§ Work required: Which of the lines below hold "otroškega"? Please return each one.

§ Records supplied:
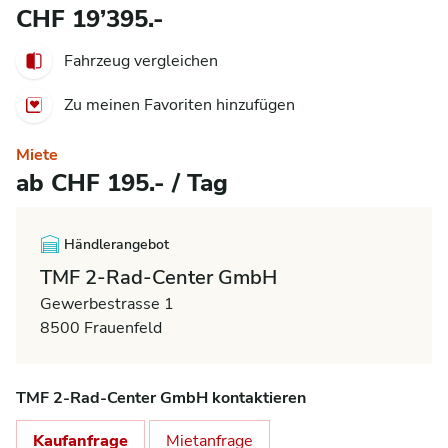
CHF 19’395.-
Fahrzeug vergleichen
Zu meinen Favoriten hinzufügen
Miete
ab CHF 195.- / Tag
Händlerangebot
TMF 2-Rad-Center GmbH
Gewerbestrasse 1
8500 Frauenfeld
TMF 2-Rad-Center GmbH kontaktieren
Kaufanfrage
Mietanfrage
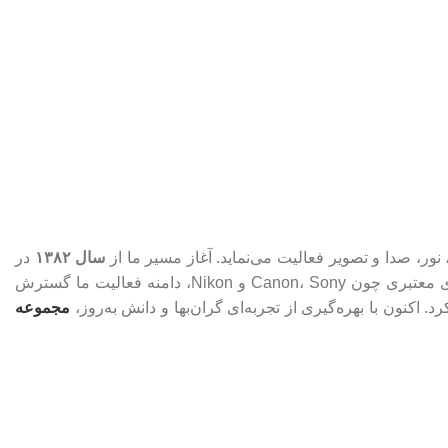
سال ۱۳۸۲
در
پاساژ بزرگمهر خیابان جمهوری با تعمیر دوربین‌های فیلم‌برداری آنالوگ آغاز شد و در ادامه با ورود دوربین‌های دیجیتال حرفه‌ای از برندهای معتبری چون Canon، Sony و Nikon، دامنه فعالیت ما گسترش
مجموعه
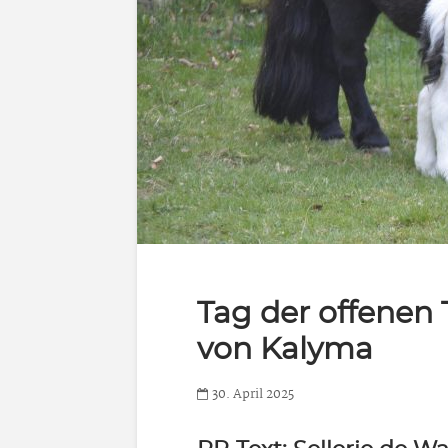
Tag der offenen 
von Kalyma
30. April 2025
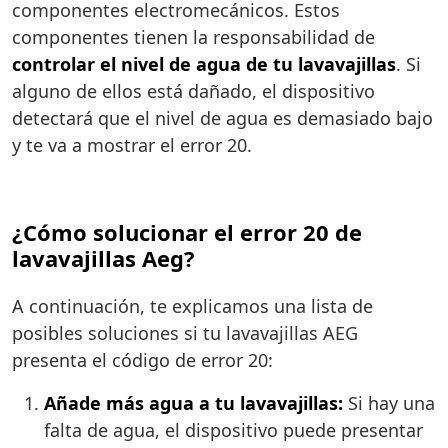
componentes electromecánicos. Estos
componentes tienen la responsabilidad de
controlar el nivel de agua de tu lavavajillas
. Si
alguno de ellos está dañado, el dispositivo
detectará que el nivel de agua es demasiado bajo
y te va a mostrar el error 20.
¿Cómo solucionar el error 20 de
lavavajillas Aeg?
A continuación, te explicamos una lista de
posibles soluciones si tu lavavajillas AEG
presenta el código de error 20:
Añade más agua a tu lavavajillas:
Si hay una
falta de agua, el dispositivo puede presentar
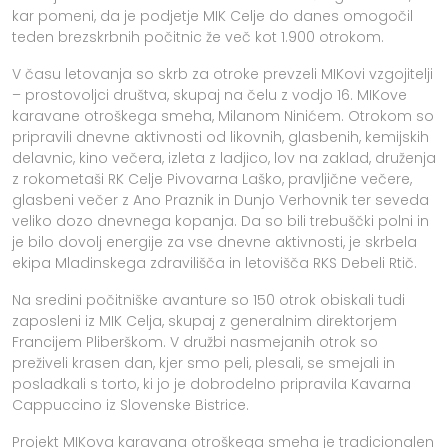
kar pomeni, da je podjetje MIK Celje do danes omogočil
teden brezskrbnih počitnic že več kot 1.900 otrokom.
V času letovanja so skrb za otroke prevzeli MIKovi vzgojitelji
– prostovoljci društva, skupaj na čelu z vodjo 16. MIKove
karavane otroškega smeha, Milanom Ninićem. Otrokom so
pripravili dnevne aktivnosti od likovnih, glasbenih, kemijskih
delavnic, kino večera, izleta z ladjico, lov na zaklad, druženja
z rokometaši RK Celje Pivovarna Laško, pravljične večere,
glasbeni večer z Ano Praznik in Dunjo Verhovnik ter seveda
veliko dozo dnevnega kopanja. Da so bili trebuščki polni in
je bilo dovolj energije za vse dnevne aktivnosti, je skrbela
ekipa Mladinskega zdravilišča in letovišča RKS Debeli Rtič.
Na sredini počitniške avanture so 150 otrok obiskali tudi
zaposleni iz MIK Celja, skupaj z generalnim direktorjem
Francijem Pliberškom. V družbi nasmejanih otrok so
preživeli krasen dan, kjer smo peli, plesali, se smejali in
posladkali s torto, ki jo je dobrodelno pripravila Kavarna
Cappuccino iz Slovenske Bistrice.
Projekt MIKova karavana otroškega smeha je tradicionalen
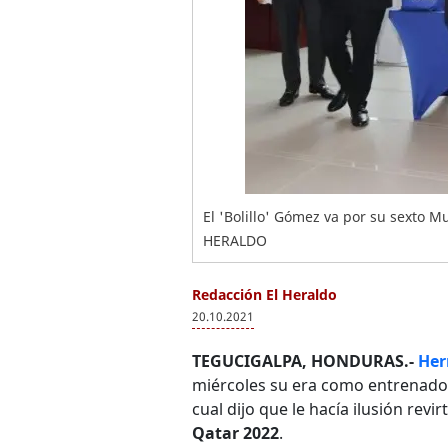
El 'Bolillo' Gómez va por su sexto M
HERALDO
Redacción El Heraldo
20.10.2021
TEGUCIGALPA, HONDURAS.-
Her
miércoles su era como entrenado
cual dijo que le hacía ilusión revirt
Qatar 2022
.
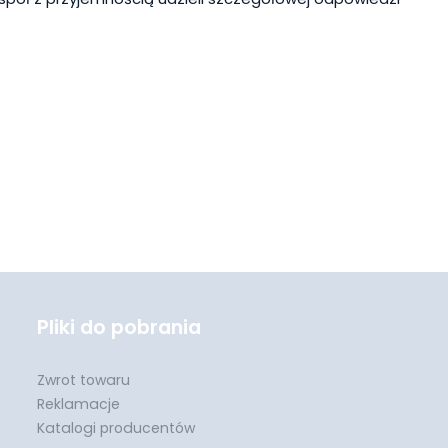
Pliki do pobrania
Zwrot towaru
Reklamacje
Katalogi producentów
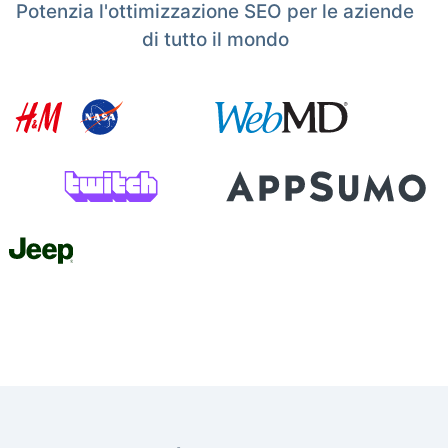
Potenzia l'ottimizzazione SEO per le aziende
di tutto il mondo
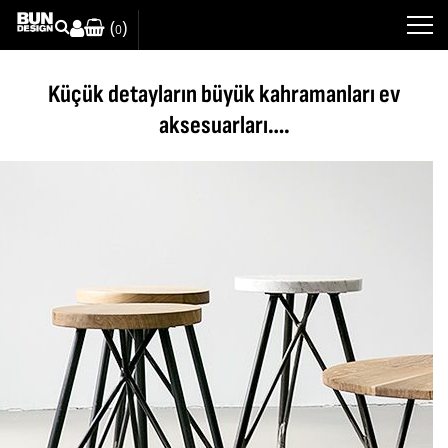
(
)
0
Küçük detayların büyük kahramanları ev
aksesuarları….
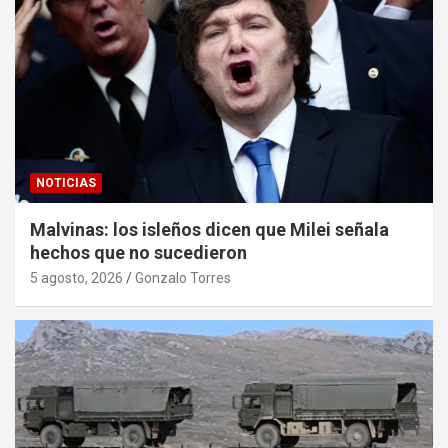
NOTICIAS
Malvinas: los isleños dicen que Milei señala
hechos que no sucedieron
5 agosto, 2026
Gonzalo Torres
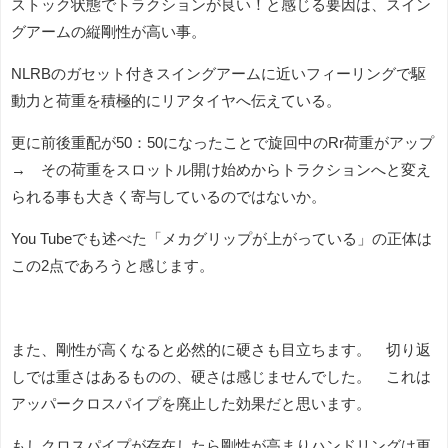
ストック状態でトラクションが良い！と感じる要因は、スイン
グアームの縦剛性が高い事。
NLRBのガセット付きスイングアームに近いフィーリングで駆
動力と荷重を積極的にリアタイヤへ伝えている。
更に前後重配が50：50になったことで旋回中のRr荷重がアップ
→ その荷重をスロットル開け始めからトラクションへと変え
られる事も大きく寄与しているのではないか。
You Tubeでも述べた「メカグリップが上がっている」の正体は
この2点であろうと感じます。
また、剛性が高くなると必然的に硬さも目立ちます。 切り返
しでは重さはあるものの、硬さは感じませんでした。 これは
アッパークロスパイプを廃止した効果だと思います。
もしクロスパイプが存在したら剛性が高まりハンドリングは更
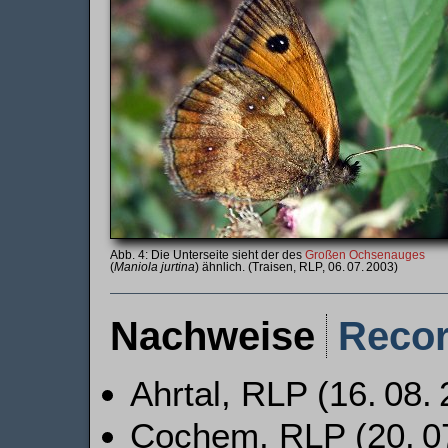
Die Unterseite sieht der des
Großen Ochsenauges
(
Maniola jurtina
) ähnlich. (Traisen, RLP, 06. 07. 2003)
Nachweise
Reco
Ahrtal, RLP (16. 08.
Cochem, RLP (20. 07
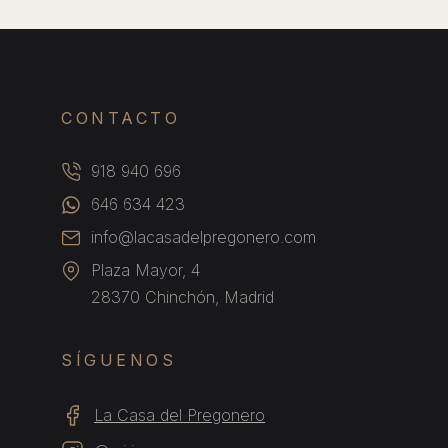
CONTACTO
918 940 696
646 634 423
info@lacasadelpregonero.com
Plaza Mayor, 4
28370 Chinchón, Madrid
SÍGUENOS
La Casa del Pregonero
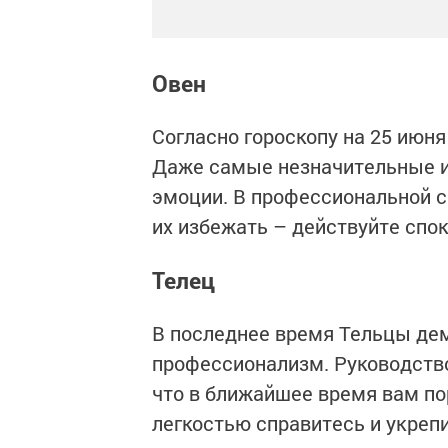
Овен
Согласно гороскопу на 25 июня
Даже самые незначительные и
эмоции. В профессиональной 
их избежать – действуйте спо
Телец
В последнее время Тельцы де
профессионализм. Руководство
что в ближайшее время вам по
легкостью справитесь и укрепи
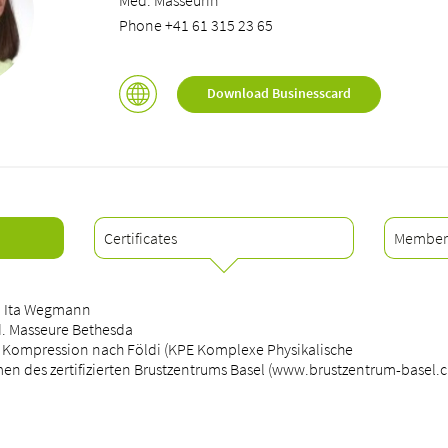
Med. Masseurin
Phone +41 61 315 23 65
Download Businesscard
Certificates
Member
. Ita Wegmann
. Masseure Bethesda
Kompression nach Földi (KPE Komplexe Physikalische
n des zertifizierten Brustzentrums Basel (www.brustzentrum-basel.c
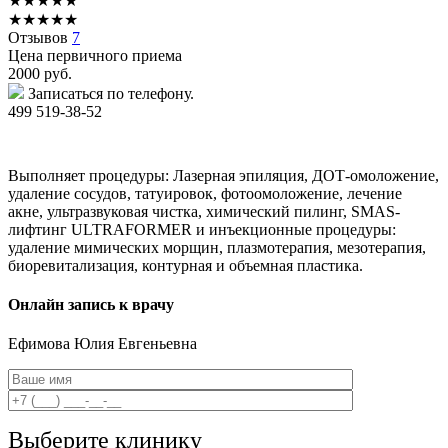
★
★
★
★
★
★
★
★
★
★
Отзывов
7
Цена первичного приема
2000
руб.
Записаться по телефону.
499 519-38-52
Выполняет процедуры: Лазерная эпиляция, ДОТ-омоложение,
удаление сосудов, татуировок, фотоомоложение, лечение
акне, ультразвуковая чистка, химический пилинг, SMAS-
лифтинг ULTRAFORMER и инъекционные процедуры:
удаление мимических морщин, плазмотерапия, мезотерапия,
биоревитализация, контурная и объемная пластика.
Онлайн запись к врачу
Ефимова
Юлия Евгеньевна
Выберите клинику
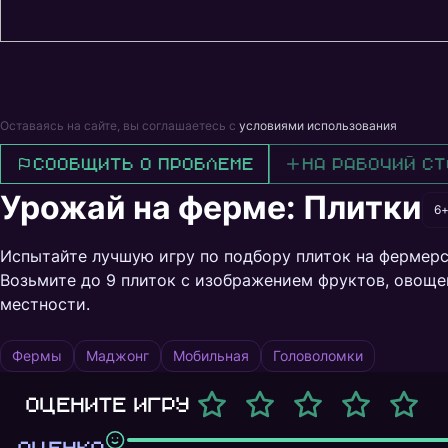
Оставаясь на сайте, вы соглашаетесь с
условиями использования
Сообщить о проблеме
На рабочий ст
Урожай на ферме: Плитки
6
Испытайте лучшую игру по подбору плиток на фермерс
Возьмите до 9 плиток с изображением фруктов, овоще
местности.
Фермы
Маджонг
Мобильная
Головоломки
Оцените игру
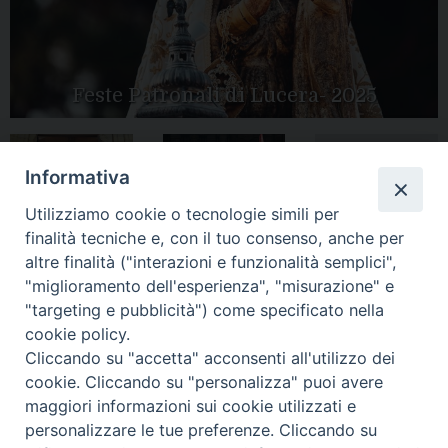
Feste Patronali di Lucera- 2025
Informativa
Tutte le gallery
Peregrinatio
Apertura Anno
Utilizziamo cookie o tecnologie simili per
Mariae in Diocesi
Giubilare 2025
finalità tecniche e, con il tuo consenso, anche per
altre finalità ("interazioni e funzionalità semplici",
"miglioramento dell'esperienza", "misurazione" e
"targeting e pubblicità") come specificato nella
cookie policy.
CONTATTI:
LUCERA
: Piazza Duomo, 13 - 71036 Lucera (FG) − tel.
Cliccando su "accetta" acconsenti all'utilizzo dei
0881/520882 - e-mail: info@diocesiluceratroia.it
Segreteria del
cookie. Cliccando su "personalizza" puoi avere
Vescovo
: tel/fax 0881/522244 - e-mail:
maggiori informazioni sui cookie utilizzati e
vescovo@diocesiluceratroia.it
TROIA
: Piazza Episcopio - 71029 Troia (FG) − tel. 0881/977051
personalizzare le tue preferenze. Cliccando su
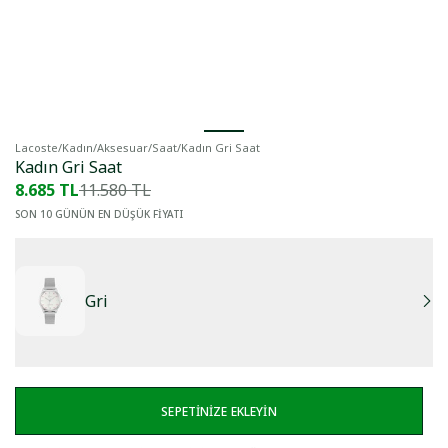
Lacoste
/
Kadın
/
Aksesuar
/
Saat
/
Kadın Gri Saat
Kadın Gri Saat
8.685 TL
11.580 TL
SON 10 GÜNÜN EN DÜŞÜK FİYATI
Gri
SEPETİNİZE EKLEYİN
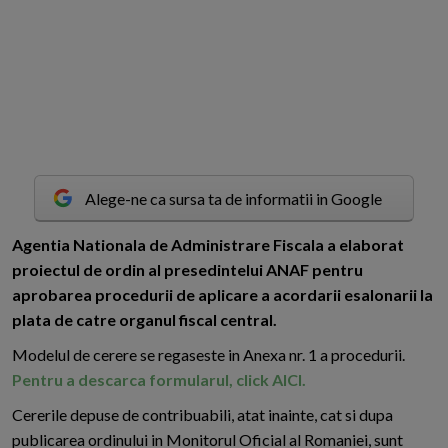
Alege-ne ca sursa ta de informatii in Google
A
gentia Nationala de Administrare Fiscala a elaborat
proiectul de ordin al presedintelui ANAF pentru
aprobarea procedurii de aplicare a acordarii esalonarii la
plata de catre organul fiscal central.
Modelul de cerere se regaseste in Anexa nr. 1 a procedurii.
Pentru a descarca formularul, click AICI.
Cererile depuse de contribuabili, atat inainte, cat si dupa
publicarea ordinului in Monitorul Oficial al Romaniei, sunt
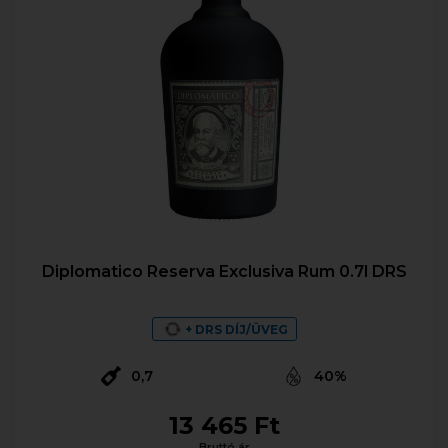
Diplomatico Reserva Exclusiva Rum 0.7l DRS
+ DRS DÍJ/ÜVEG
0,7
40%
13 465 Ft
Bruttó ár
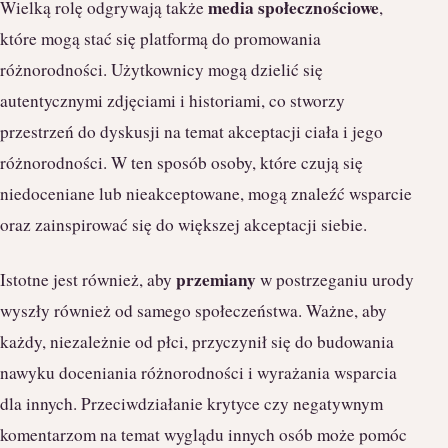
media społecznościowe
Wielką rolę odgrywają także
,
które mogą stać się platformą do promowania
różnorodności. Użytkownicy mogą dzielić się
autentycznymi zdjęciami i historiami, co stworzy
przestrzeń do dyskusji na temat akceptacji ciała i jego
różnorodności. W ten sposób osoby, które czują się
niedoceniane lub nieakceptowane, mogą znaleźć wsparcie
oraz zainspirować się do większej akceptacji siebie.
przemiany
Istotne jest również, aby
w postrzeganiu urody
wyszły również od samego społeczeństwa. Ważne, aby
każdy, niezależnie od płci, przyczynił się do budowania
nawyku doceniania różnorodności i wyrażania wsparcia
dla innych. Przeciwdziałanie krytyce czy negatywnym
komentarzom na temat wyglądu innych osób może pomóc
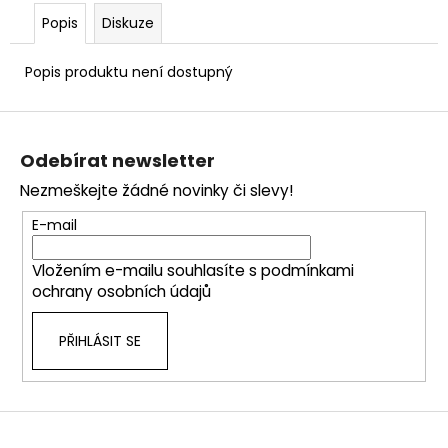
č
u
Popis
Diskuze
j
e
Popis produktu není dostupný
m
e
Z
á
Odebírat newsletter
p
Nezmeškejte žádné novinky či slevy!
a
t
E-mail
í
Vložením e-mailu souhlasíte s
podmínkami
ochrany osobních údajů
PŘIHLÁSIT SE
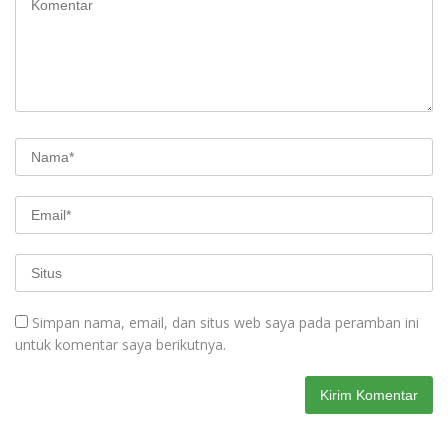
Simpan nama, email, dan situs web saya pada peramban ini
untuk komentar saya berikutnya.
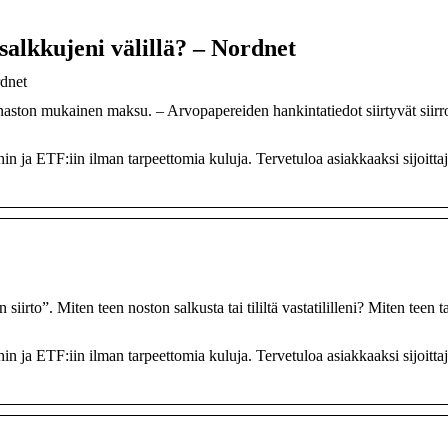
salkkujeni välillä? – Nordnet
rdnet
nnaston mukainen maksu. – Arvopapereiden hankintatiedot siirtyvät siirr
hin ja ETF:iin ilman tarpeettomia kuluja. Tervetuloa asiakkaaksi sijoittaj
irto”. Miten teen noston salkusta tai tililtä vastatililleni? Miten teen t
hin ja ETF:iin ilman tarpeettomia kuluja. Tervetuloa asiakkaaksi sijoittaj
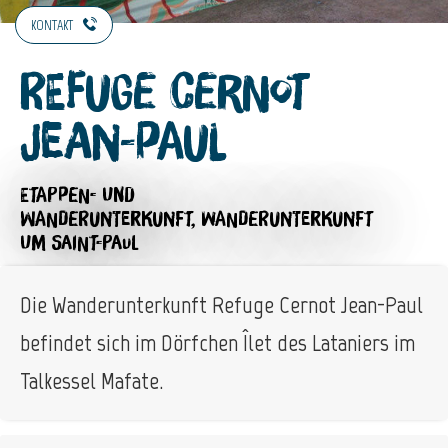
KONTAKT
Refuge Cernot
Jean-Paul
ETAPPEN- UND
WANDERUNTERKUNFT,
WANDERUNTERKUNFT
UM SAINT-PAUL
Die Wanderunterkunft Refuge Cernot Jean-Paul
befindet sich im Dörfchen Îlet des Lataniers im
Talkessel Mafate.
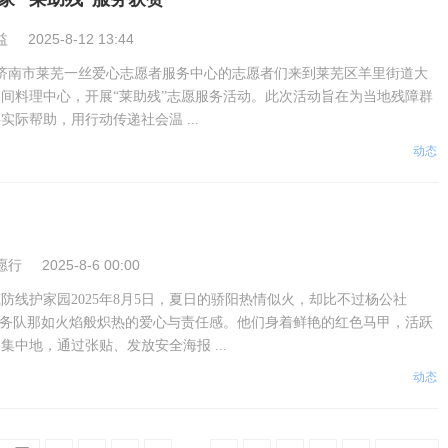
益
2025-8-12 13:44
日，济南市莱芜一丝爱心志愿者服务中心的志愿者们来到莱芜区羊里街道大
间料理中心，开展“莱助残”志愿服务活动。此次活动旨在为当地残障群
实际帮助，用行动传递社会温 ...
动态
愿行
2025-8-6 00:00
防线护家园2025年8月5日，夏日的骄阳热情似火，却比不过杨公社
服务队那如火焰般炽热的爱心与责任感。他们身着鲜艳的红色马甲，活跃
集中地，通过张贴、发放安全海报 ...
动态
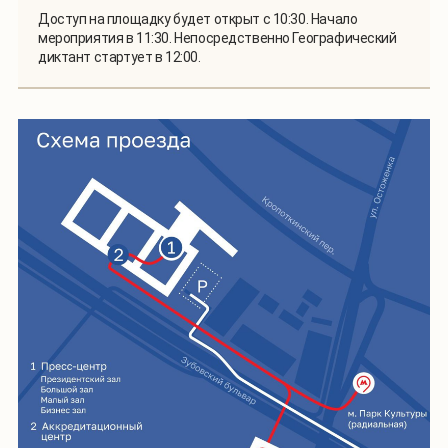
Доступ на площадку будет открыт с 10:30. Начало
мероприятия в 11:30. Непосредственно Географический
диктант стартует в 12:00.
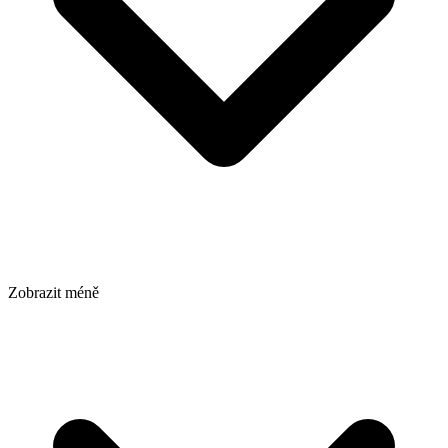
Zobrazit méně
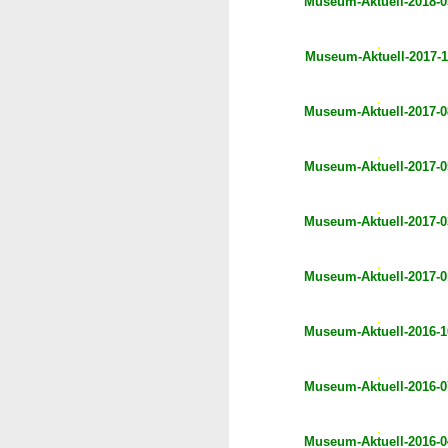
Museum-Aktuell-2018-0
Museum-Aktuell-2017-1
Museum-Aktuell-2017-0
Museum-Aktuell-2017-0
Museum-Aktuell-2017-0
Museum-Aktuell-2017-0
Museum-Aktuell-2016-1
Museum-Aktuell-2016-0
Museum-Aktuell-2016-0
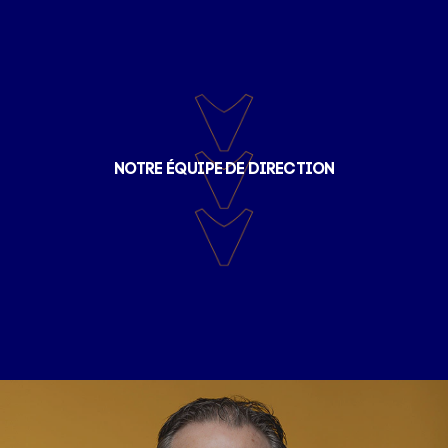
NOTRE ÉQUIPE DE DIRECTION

§ Output for this task:
karavane otroškega smeha, Milanom Ninićem. Otrokom so
Projekt MIKova karavana otroškega smeha je tradicionalen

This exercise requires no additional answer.